▸ Your goal
Repeat all entries word for word; skip images.

▸ Data under study
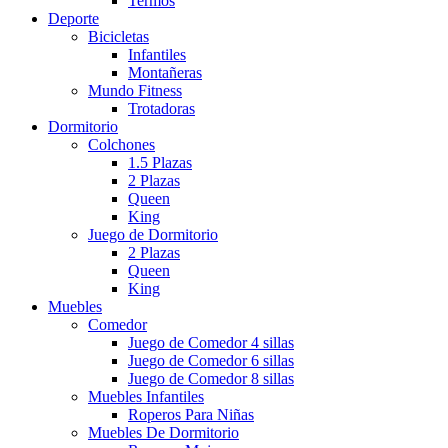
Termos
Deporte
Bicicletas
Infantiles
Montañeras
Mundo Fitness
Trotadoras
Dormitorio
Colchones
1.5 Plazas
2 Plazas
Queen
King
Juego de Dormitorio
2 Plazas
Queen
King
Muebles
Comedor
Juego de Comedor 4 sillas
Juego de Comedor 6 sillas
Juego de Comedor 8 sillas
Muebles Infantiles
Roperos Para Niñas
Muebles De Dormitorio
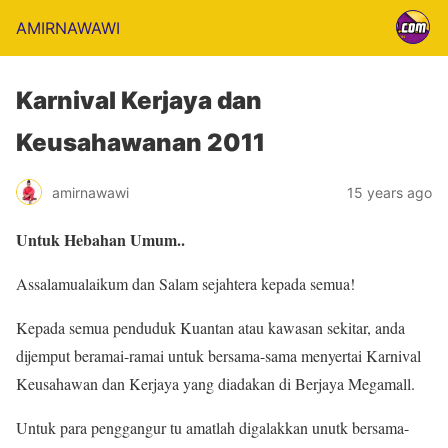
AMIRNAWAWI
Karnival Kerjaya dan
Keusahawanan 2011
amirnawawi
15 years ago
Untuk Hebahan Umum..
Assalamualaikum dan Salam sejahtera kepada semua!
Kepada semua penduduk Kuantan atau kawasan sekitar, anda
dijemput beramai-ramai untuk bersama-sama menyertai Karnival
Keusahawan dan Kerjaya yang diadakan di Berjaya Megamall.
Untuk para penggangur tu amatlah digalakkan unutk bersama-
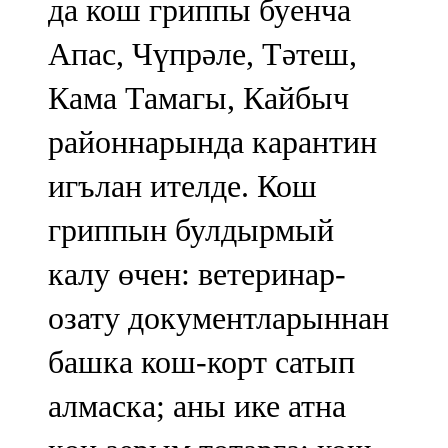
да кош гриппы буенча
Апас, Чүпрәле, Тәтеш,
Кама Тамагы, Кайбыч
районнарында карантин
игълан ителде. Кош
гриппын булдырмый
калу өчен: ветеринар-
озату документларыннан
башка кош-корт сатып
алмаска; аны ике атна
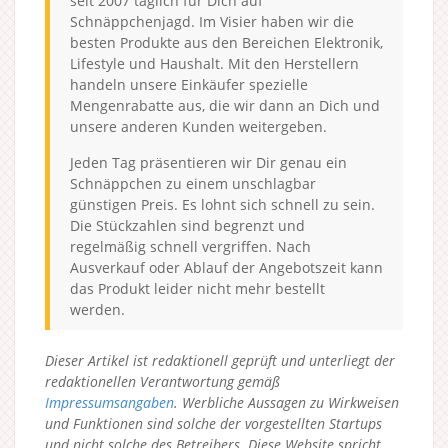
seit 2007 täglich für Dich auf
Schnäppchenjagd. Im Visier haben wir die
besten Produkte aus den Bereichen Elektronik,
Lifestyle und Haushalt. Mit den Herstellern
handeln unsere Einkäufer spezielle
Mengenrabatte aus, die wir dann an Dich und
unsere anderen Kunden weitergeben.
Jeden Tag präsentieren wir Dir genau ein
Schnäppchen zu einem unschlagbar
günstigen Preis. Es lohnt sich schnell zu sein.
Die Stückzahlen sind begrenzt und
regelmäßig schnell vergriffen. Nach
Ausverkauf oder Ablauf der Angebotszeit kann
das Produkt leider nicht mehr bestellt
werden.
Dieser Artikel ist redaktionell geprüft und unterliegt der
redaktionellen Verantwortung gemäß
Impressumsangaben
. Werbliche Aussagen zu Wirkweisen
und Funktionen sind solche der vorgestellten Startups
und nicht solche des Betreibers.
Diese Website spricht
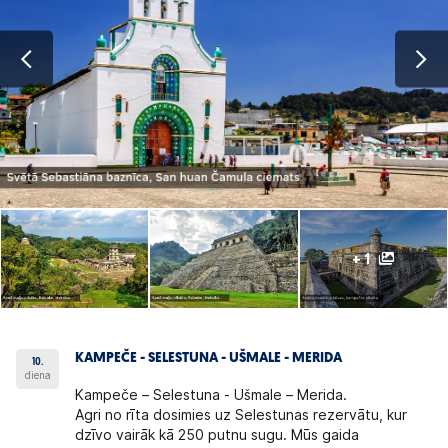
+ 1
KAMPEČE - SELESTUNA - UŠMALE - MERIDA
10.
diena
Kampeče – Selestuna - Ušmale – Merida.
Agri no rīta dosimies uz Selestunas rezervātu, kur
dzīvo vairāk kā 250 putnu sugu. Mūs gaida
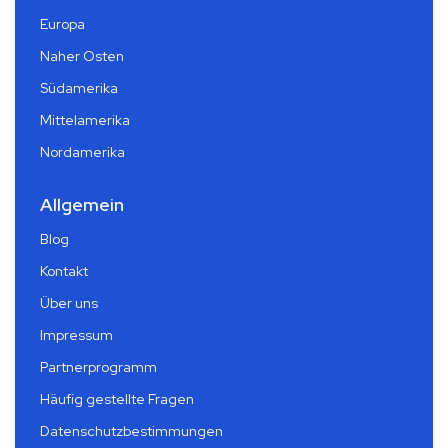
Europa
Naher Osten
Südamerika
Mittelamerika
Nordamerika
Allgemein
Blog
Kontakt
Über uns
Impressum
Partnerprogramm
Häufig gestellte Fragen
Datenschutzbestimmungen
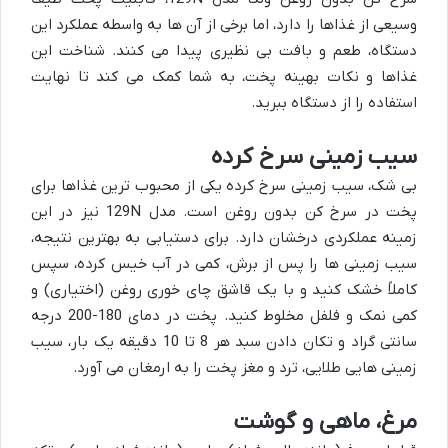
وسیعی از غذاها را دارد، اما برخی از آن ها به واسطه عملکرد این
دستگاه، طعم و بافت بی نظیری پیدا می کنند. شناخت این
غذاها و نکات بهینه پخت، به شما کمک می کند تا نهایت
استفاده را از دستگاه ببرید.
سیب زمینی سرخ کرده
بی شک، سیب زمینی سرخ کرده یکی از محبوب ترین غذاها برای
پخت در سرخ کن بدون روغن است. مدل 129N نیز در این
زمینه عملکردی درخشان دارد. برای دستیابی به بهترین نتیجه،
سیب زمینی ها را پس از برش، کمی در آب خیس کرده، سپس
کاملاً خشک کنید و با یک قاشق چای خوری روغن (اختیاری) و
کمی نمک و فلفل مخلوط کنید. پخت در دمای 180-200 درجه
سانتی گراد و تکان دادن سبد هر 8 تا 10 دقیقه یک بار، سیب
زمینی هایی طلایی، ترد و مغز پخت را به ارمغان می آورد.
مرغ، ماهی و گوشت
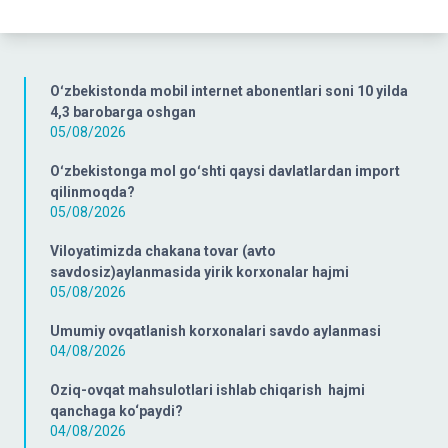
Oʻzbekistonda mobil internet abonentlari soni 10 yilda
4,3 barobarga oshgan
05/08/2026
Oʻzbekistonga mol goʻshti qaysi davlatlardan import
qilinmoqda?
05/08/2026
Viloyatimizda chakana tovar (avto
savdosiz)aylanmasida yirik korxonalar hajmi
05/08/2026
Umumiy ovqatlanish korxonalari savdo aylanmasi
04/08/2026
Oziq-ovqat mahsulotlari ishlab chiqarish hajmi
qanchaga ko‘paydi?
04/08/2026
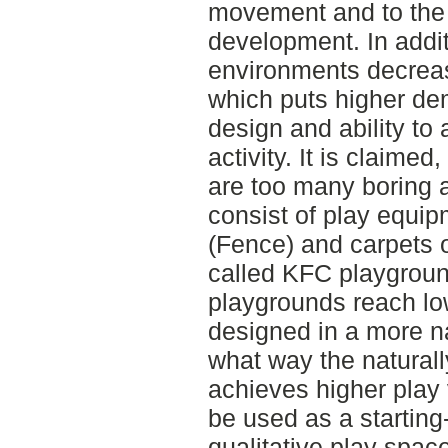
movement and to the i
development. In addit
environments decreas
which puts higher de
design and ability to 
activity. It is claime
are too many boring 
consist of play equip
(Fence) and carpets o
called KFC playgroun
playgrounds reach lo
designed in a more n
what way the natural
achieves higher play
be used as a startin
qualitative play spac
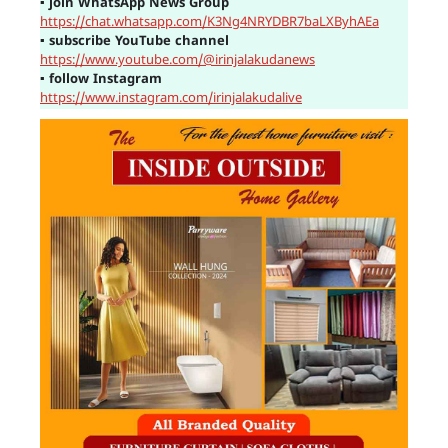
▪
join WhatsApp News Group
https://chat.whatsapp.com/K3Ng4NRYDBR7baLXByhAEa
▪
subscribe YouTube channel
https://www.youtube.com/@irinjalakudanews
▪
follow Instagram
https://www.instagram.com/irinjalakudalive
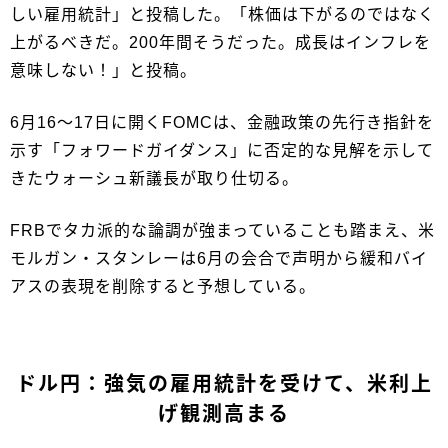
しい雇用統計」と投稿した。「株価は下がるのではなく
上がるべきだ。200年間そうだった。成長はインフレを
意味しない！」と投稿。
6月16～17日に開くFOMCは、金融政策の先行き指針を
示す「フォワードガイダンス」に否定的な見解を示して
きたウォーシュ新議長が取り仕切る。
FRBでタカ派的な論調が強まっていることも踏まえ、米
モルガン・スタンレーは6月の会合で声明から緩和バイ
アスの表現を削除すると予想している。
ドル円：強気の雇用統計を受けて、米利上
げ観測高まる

▸ Answer space
Termos
Deporte
Bicicletas
Infantiles
Montañeras
Mundo Fitness
Trotadoras
Dormitorio
Colchones
1.5 Plazas
2 Plazas
Queen
King
Juego de Dormitorio
2 Plazas
Queen
King
Muebles
Comedor
Juego de Comedor 4 sillas
Juego de Comedor 6 sillas
Juego de Comedor 8 sillas
Muebles Infantiles
Roperos Para Niñas
Muebles De Dormitorio
AMIRNAWAWI
Karnival Kerjaya dan
Keusahawanan 2011
amirnawawi
15 years ago
Untuk Hebahan Umum..
Assalamualaikum dan Salam sejahtera kepada semua!
Kepada semua penduduk Kuantan atau kawasan sekitar, anda
dijemput beramai-ramai untuk bersama-sama menyertai Karnival
Keusahawan dan Kerjaya yang diadakan di Berjaya Megamall.
Untuk para penggangur tu amatlah digalakkan unutk bersama-
да кош гриппы буенча
Апас, Чүпрәле, Тәтеш,
Кама Тамагы, Кайбыч
районнарында карантин
игълан ителде. Кош
гриппын булдырмый
калу өчен: ветеринар-
озату документларыннан
башка кош-корт сатып
алмаска; аны ике атна
seit 2007 täglich für Dich auf
Schnäppchenjagd. Im Visier haben wir die
besten Produkte aus den Bereichen Elektronik,
Lifestyle und Haushalt. Mit den Herstellern
handeln unsere Einkäufer spezielle
Mengenrabatte aus, die wir dann an Dich und
unsere anderen Kunden weitergeben.
Jeden Tag präsentieren wir Dir genau ein
Schnäppchen zu einem unschlagbar
günstigen Preis. Es lohnt sich schnell zu sein.
Die Stückzahlen sind begrenzt und
regelmäßig schnell vergriffen. Nach
Ausverkauf oder Ablauf der Angebotszeit kann
das Produkt leider nicht mehr bestellt
werden.
Dieser Artikel ist redaktionell geprüft und unterliegt der
redaktionellen Verantwortung gemäß
Impressumsangaben
. Werbliche Aussagen zu Wirkweisen
und Funktionen sind solche der vorgestellten Startups
und nicht solche des Betreibers.
Diese Website spricht
+ 1
KAMPEČE - SELESTUNA - UŠMALE - MERIDA
10.
diena
Kampeče – Selestuna - Ušmale – Merida.
Agri no rīta dosimies uz Selestunas rezervātu, kur
dzīvo vairāk kā 250 putnu sugu. Mūs gaida
Europa
Naher Osten
Südamerika
Mittelamerika
Nordamerika
Allgemein
Blog
Kontakt
Über uns
Impressum
Partnerprogramm
Häufig gestellte Fragen
Datenschutzbestimmungen
وسیعی از غذاها را دارد، اما برخی از آن ها به واسطه عملکرد این
دستگاه، طعم و بافت بی نظیری پیدا می کنند. شناخت این
غذاها و نکات بهینه پخت، به شما کمک می کند تا نهایت
استفاده را از دستگاه ببرید.
سیب زمینی سرخ کرده
بی شک، سیب زمینی سرخ کرده یکی از محبوب ترین غذاها برای
پخت در سرخ کن بدون روغن است. مدل 129N نیز در این
زمینه عملکردی درخشان دارد. برای دستیابی به بهترین نتیجه،
سیب زمینی ها را پس از برش، کمی در آب خیس کرده، سپس
کاملاً خشک کنید و با یک قاشق چای خوری روغن (اختیاری) و
کمی نمک و فلفل مخلوط کنید. پخت در دمای 180-200 درجه
سانتی گراد و تکان دادن سبد هر 8 تا 10 دقیقه یک بار، سیب
زمینی هایی طلایی، ترد و مغز پخت را به ارمغان می آورد.
مرغ، ماهی و گوشت
Oʻzbekistonda mobil internet abonentlari soni 10 yilda
4,3 barobarga oshgan
05/08/2026
Oʻzbekistonga mol goʻshti qaysi davlatlardan import
qilinmoqda?
05/08/2026
Viloyatimizda chakana tovar (avto
savdosiz)aylanmasida yirik korxonalar hajmi
05/08/2026
Umumiy ovqatlanish korxonalari savdo aylanmasi
04/08/2026
Oziq-ovqat mahsulotlari ishlab chiqarish hajmi
qanchaga ko‘paydi?
04/08/2026
movement and to the i
development. In addit
environments decreas
which puts higher de
design and ability to 
activity. It is claime
are too many boring 
consist of play equip
(Fence) and carpets o
called KFC playgroun
playgrounds reach lo
designed in a more n
what way the natural
achieves higher play
be used as a startin
qualitative play spac
▪
join WhatsApp News Group
https://chat.whatsapp.com/K3Ng4NRYDBR7baLXByhAEa
▪
subscribe YouTube channel
https://www.youtube.com/@irinjalakudanews
▪
follow Instagram
https://www.instagram.com/irinjalakudalive
しい雇用統計」と投稿した。「株価は下がるのではなく
上がるべきだ。200年間そうだった。成長はインフレを
意味しない！」と投稿。
6月16～17日に開くFOMCは、金融政策の先行き指針を
示す「フォワードガイダンス」に否定的な見解を示して
きたウォーシュ新議長が取り仕切る。
FRBでタカ派的な論調が強まっていることも踏まえ、米
モルガン・スタンレーは6月の会合で声明から緩和バイ
アスの表現を削除すると予想している。
ドル円：強気の雇用統計を受けて、米利上
げ観測高まる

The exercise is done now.